I’m lifting heavy these days. The heaviest I can lift lying down is 230lbs. I can deadlift 300 but can only squat 140. I’m currently weighing 200 with a BMI of 22. My weight hovers between 198 to 202lbs. The heaviest I’ve gotten is 208lbs. That’s during the summer of this year when I did not have to stay up late to prepare for my classes and other work.  I’m doing cardio only when I remember, which means I don’t. My abs appear in the morning, but retract after lunch then reappear before I sleep at night, but they are not as defined as when I was in my early 20s. I know they’re there, only that they’re surrounded by a rather thick layer of adipose tissues that some lovingly call love handles. But I am working on this part, too. 
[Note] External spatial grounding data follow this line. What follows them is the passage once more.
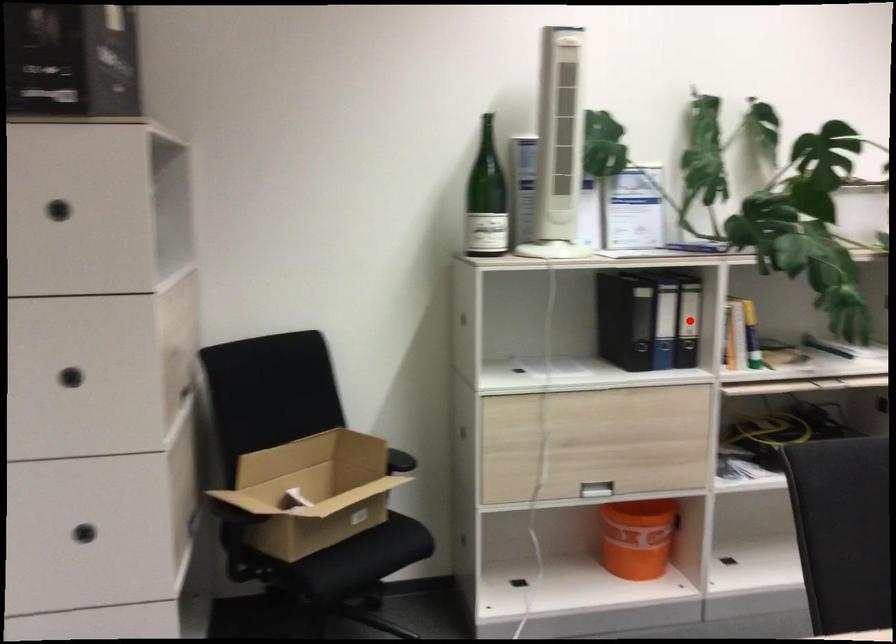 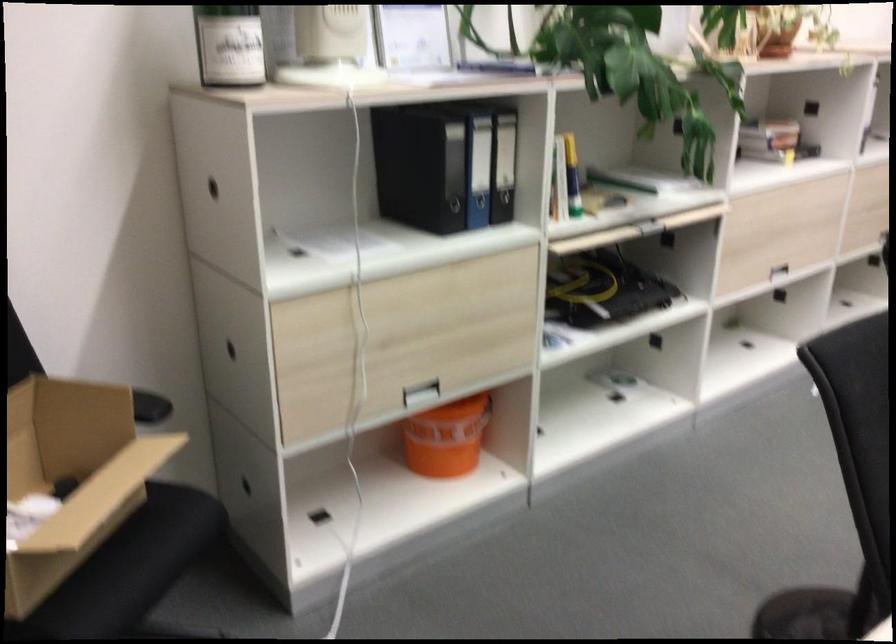 In the second image, find the point that corresponds to the highlighted location in the first image.

(504, 165) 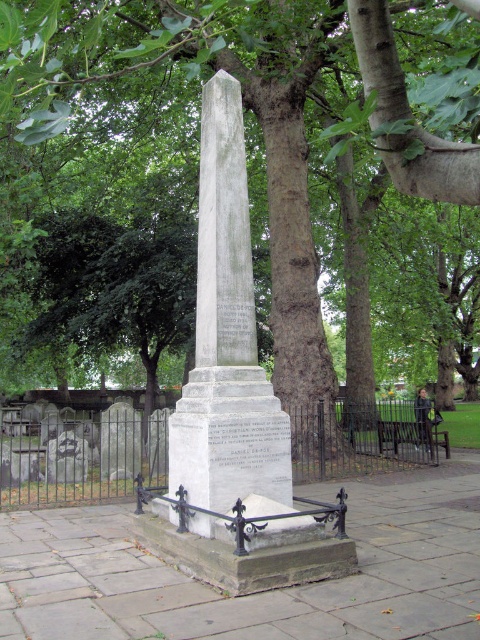 Question: Can you confirm if green leafy tree at center is positioned above white marble obelisk at center?

Choices:
 (A) yes
 (B) no

Answer: (A)

Question: Can you confirm if green leafy tree at center is positioned to the left of wooden park bench at center?

Choices:
 (A) yes
 (B) no

Answer: (A)

Question: Among these points, which one is farthest from the camera?

Choices:
 (A) (200, 480)
 (B) (322, 326)

Answer: (B)

Question: Which point is farther from the camera taking this photo?

Choices:
 (A) (416, 426)
 (B) (193, 211)
 (C) (203, 134)

Answer: (B)

Question: Considering the real-world distances, which object is closest to the green leafy tree at center?

Choices:
 (A) white marble obelisk at center
 (B) wooden park bench at center

Answer: (A)

Question: Is green leafy tree at center positioned in front of white marble obelisk at center?

Choices:
 (A) yes
 (B) no

Answer: (A) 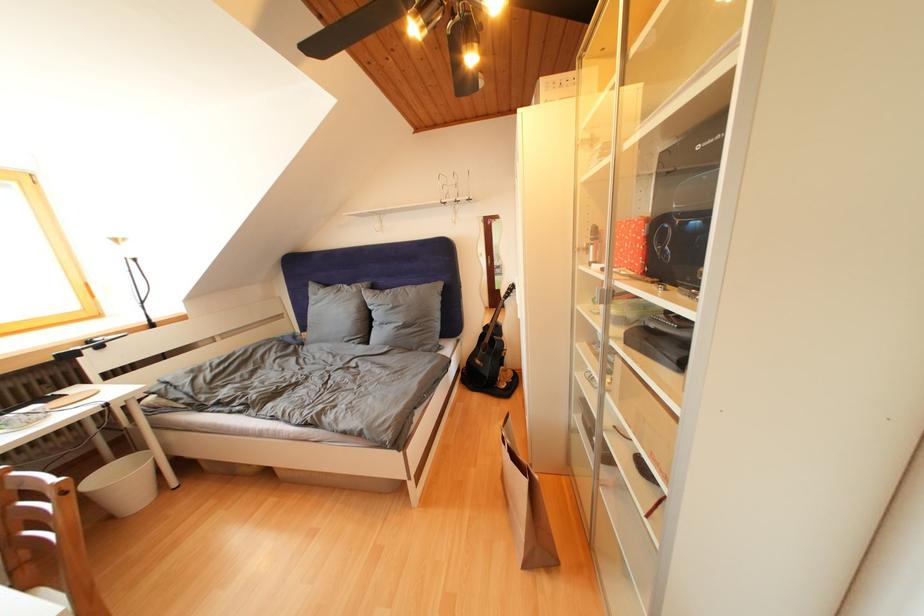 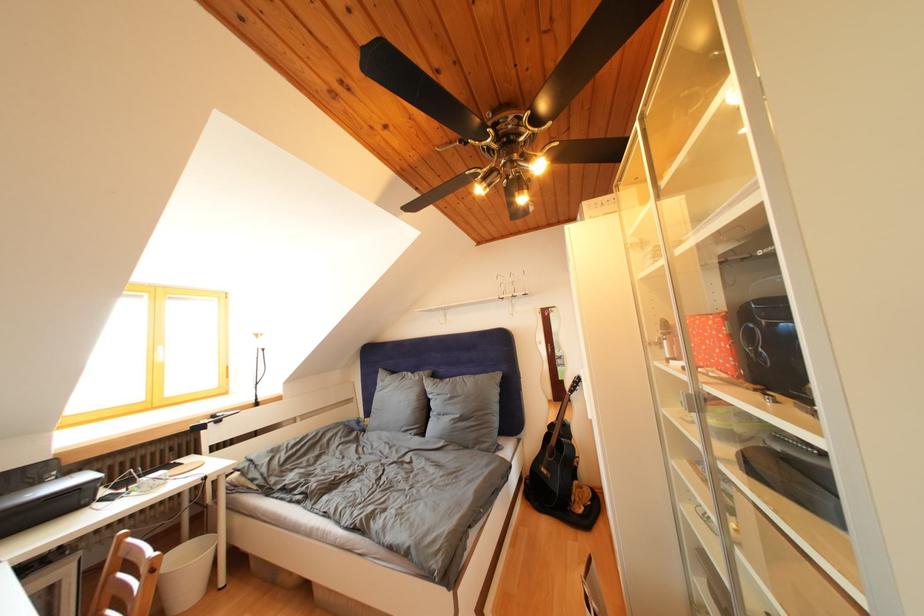 In the second image, find the point that corresponds to the point at 490,89 in the first image.

(540, 214) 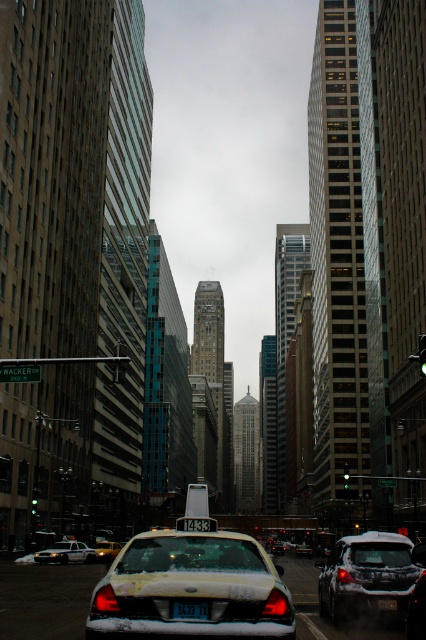 Question: Which point is farther from the camera taking this photo?

Choices:
 (A) (347, 557)
 (B) (143, 556)
 (C) (189, 604)
 (D) (115, 545)

Answer: (D)

Question: Among these points, which one is nearest to the camera?

Choices:
 (A) click(336, 580)
 (B) click(80, 548)

Answer: (A)

Question: Considering the relative positions of yellow matte taxi at center and yellow plastic taxi cab at center in the image provided, where is yellow matte taxi at center located with respect to yellow plastic taxi cab at center?

Choices:
 (A) above
 (B) below

Answer: (A)

Question: Considering the relative positions of snow-covered sedan at center and white plastic license plate at center in the image provided, where is snow-covered sedan at center located with respect to white plastic license plate at center?

Choices:
 (A) left
 (B) right

Answer: (A)

Question: Does snow-covered sedan at center appear on the left side of yellow matte taxi at center?

Choices:
 (A) no
 (B) yes

Answer: (A)

Question: Which point is farther to the camera?

Choices:
 (A) white plastic license plate at center
 (B) white matte taxi at center

Answer: (A) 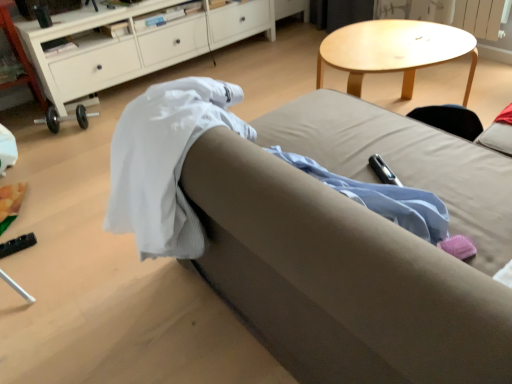 The width and height of the screenshot is (512, 384). I want to click on white wood cabinet at upper left, so click(x=135, y=42).

What do you see at coordinates (135, 42) in the screenshot? This screenshot has width=512, height=384. I see `white wood cabinet at upper left` at bounding box center [135, 42].

Measure the distance between point (114, 77) and camera.

9.17 feet.

Locate an element on the screen. The height and width of the screenshot is (384, 512). light brown fabric couch at center is located at coordinates (340, 278).

Describe the element at coordinates (340, 278) in the screenshot. I see `light brown fabric couch at center` at that location.

This screenshot has height=384, width=512. Identify the location of white wood cabinet at upper left. (135, 42).

Between light brown fabric couch at center and white wood cabinet at upper left, which one appears on the right side from the viewer's perspective?

Positioned to the right is light brown fabric couch at center.

Relative to white wood cabinet at upper left, is light brown fabric couch at center in front or behind?

In the image, light brown fabric couch at center appears in front of white wood cabinet at upper left.

Is point (283, 277) in front of point (169, 44)?

That is True.

From the image's perspective, which is below, light brown fabric couch at center or white wood cabinet at upper left?

From the image's view, light brown fabric couch at center is below.

From a real-world perspective, is light brown fabric couch at center located beneath white wood cabinet at upper left?

No, from a real-world perspective, light brown fabric couch at center is not under white wood cabinet at upper left.

Does light brown fabric couch at center have a lesser width compared to white wood cabinet at upper left?

No, light brown fabric couch at center is not thinner than white wood cabinet at upper left.

Can you confirm if light brown fabric couch at center is taller than white wood cabinet at upper left?

Yes.

In terms of size, does light brown fabric couch at center appear bigger or smaller than white wood cabinet at upper left?

Considering their sizes, light brown fabric couch at center takes up more space than white wood cabinet at upper left.

Is light brown fabric couch at center inside or outside of white wood cabinet at upper left?

light brown fabric couch at center is not enclosed by white wood cabinet at upper left.

Would you say light brown fabric couch at center is a long distance from white wood cabinet at upper left?

light brown fabric couch at center is far away from white wood cabinet at upper left.

Is light brown fabric couch at center oriented towards white wood cabinet at upper left?

No, light brown fabric couch at center is not aimed at white wood cabinet at upper left.

How many degrees apart are the facing directions of light brown fabric couch at center and white wood cabinet at upper left?

89.8 degrees.

The height and width of the screenshot is (384, 512). I want to click on studio couch to the right of white wood cabinet at upper left, so click(340, 278).

Visually, is white wood cabinet at upper left positioned to the left or to the right of light brown fabric couch at center?

white wood cabinet at upper left is positioned on light brown fabric couch at center's left side.

Is white wood cabinet at upper left positioned behind light brown fabric couch at center?

Yes.

Considering the positions of points (202, 42) and (283, 318), is point (202, 42) farther from camera compared to point (283, 318)?

Yes, point (202, 42) is behind point (283, 318).

From the image's perspective, which is above, white wood cabinet at upper left or light brown fabric couch at center?

white wood cabinet at upper left.

From a real-world perspective, between white wood cabinet at upper left and light brown fabric couch at center, who is vertically higher?

light brown fabric couch at center is physically above.

Which of these two, white wood cabinet at upper left or light brown fabric couch at center, is thinner?

white wood cabinet at upper left.

Which of these two, white wood cabinet at upper left or light brown fabric couch at center, stands taller?

light brown fabric couch at center.

Is white wood cabinet at upper left smaller than light brown fabric couch at center?

Correct, white wood cabinet at upper left occupies less space than light brown fabric couch at center.

Is light brown fabric couch at center surrounded by white wood cabinet at upper left?

No, white wood cabinet at upper left does not contain light brown fabric couch at center.

Are white wood cabinet at upper left and light brown fabric couch at center far apart?

white wood cabinet at upper left is far away from light brown fabric couch at center.

Is white wood cabinet at upper left oriented away from light brown fabric couch at center?

white wood cabinet at upper left does not have its back to light brown fabric couch at center.

How different are the orientations of white wood cabinet at upper left and light brown fabric couch at center in degrees?

The facing directions of white wood cabinet at upper left and light brown fabric couch at center are 89.8 degrees apart.

Find the location of a particular element. The height and width of the screenshot is (384, 512). studio couch that appears above the white wood cabinet at upper left (from a real-world perspective) is located at coordinates (340, 278).

The image size is (512, 384). I want to click on cabinetry located behind the light brown fabric couch at center, so click(135, 42).

Identify the location of cabinetry on the left side of light brown fabric couch at center. (135, 42). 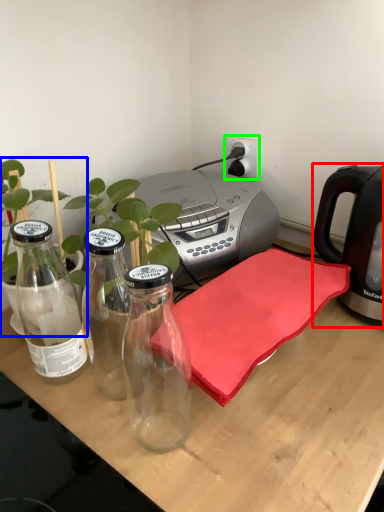 Question: Which is farther away from kettle (highlighted by a red box)? houseplant (highlighted by a blue box) or electric outlet (highlighted by a green box)?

I’ve reached a point when I workout out of routine and nothing more, not even to look good, because I’m way past the point when I’d still care about what people think of how I look. I’m out of the dating scene for more than six years now. I’ve stopped hooking up, going out on a Saturday night, and checking myself out in mirrors. 

I go to gym in the same way a bald man runs his fingers on that space that used to be occupied by his now gone hair. 

Working out is the closest I can get to that really physical activity that has shaped the male’s anatomy for millennia. I’m sedentary most of the day except at night when I sweat it out, doing routines that do not serve any practical significance except exhaust the body so it can be as exhausted as the mind. 

Comfort

john 2

I workout five days in a week. When my all my paid work finishes at 4:30, I read for an hour after or take a walk around the area, make dinner at 5:30 or 6, take a one-hour nap, then have dinner at seven. After that, I allow myself to be drowned by asinine noise emanating from the TV, or if I could think of anything better to do, I write. At around ten when I get tired of thinking, reading, or working, I hop on to my ever dependable black trainers and walk to a nearby Gold’s and sweat it off until I’m sure I have enough. Although this part doesn’t come too easy as there are days when the call of sleep is much stronger than my desire to grow bulging biceps or massive pecs. At 11:30 or just before midnight, I retire to my bed contented with the delusion that my day is spent well.

A part of me tells me this is not all there is to life. That I must be a part of an entity bigger than myself. That I need to figure out the role of my piece in this giant puzzle. That having a mission will give meaning to my existence. Ho hum.

One of the many advantages of having a routine is that one always finds himself resorting to auto-pilot, freeing up the mind for more important cerebration. One issue, however, with routine is that its repeated rhythmic humming is so comforting that if one is not careful enough he will be left in a state of coma he might not recover from, or in the event he recovers, forever altering him, maybe even disabling some of his important functions.

And that I fear.

We all want to feel secure with the knowledge that the current state of things will not change any time soon, that what we are working on right now will remain relevant until we’re able to adjust to something new well enough.

Some will exhort, these are the more driven ones, to seize our moment in the sun. To chase the wind.

But what if my goal is paralysis, stasis, sedentariness, comfort?